Return all the data below as it stands, minus the pictures.

[Document layout analysis data]
═══

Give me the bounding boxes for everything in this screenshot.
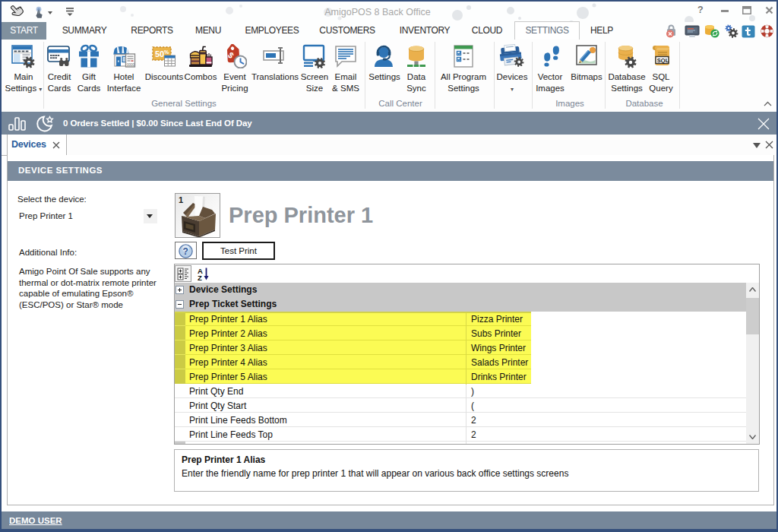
svg-text:SQL: SQL	[657, 57, 669, 64]
svg-text:50: 50	[155, 49, 164, 59]
svg-text:%: %	[164, 49, 169, 55]
svg-text:0000: 0000	[127, 63, 135, 67]
svg-text:?: ?	[183, 246, 188, 257]
svg-text:Z: Z	[198, 274, 202, 281]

═══

**RESULT OF THE TASK**
Give me the bounding boxes for everything in this screenshot.
svg-text:SQL: SQL	[657, 57, 669, 64]
svg-text:50: 50	[155, 49, 164, 59]
svg-text:%: %	[164, 49, 169, 55]
svg-text:0000: 0000	[127, 63, 135, 67]
svg-text:?: ?	[183, 246, 188, 257]
svg-text:Z: Z	[198, 274, 202, 281]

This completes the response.